Script ran as it should, after update it did nuffing. Didn't do much testing in case it wasn't safe, but clicks don't work while mouse move works if RS client isnt the active one.

What I'm interested in is What kind of black magic is this?
Did AHK turn on us or did Jagex hire a genius?

This could be the end of us! Not just in rs but in every game! Something needs to be done about this!

...What's next?

*EDIT: Solution: Run client in normal mode and not "Run as Administrator".*

----------


## gippy

Tested the ahk dart fletching script i use and that works fine, are you sure its not something on your end?

----------


## MonkiBum

> Tested the ahk dart fletching script i use and that works fine, are you sure its not something on your end?


Well damn if you are right I'll look like a fool :P but at least I'll be able to use ahk once I fix it!

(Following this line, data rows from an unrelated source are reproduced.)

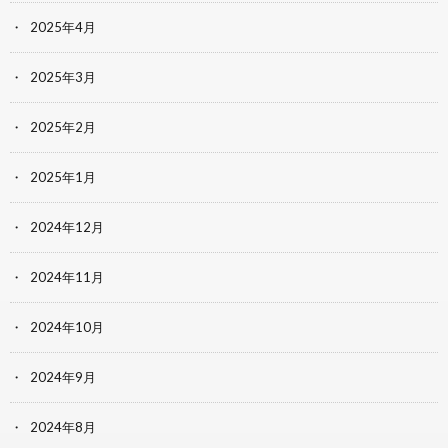
2025年4月
2025年3月
2025年2月
2025年1月
2024年12月
2024年11月
2024年10月
2024年9月
2024年8月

Yeah tested previously working ones, then tested some simple 1 liner (MouseMove, 500, 500) while OSRS client was active and it didn't work. Clicking elsewhere and unfocusing the RS client it worked.

Are you using some other client perhaps?


EDIT: Nvm figured it out, I ran the client as Admin since it wouldn't update. Closed it, ran as normal(not as Admin) and ahk worked. Tested again and ran as admin and ahk didn't work.
So... it works but not while the client is run as administrator.

Thanks for making me look like a fool :P

----------